Yesterday I blogged a bit about my 2017 race schedule … you can read all about that in depth here. But, I thought I’d share the schedule here in detail as well. Anyone else running any of these races?

139. New Year’s Half Marathon — January 7, 2017
140. St.
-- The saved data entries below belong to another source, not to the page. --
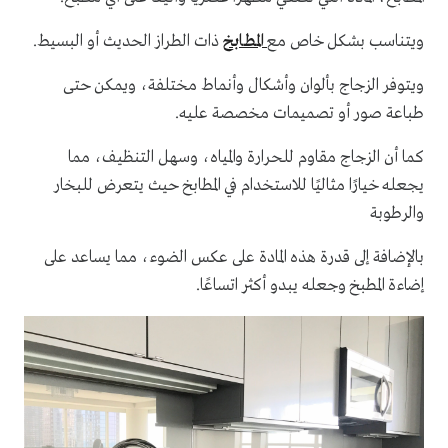
ويتناسب بشكل خاص مع
المطابخ
ذات الطراز الحديث أو البسيط.
ويتوفر الزجاج بألوان وأشكال وأنماط مختلفة، ويمكن حتى
طباعة صور أو تصميمات مخصصة عليه.
كما أن الزجاج مقاوم للحرارة والمياه، وسهل التنظيف، مما
يجعله خيارًا مثاليًا للاستخدام في المطابخ حيث يتعرض للبخار
والرطوبة
بالإضافة إلى قدرة هذه المادة على عكس الضوء، مما يساعد على
إضاءة المطبخ وجعله يبدو أكثر اتساعًا.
George Half Marathon — January 14, 2017
141. Salt Lake Tri Club Half Marathon — February 25, 2017
142. March Madness Half Marathon — March 4, 2017
143. Lucky 13 Half Marathon — March 18, 2017
144. Tulip Festival Half Marathon — April 29, 2017
145. Provo City Half Marathon — May 6, 2017
146. Vigor Big Cottonwood Half Marathon — May 13, 2017
147. Ogden Half Marathon — May 20, 2017
148. Ragnar Wasatch Back — June 2-3, 2017
149. Drop 13 Big Cottonwood Half Marathon — June 11, 2017
150. AF Canyon Race Against Cancer — June 24, 2017
151. Hobbler Half — July 8, 2017
152. Utah Midnight Run — July 14, 2017
153. Deseret News Half Marathon — July 24, 2017
154. Timp Half — July 29, 2017
155. Parowan City Half Marathon — August 5, 2017
156. Skyline Half Marathon — August 19, 2017
157. Run Elevated Half Marathon — August 26, 2017
158. Nebo Half — September 2, 2017
159. Revel Big Cottonwood Half Marathon — September 9, 2017
160. Park City City Trail Half Marathon — September 16, 2017
161. Huntsville Half Marathon — September 23, 2017
162. Frightmares Half Marathon — October 14, 2017
163. Haunted Half SLC — October 21, 2017
164. Haunted Half Provo — October 28, 2017
165. Snow Canyon Half Marathon — November 4, 2017
166. Thankful 13 — November 23, 2017

I should be about 14 races away from my 180 goal in 2018! I’m aiming for that to be the Handcart Days Half Marathon. Should be a fun 18 months of running!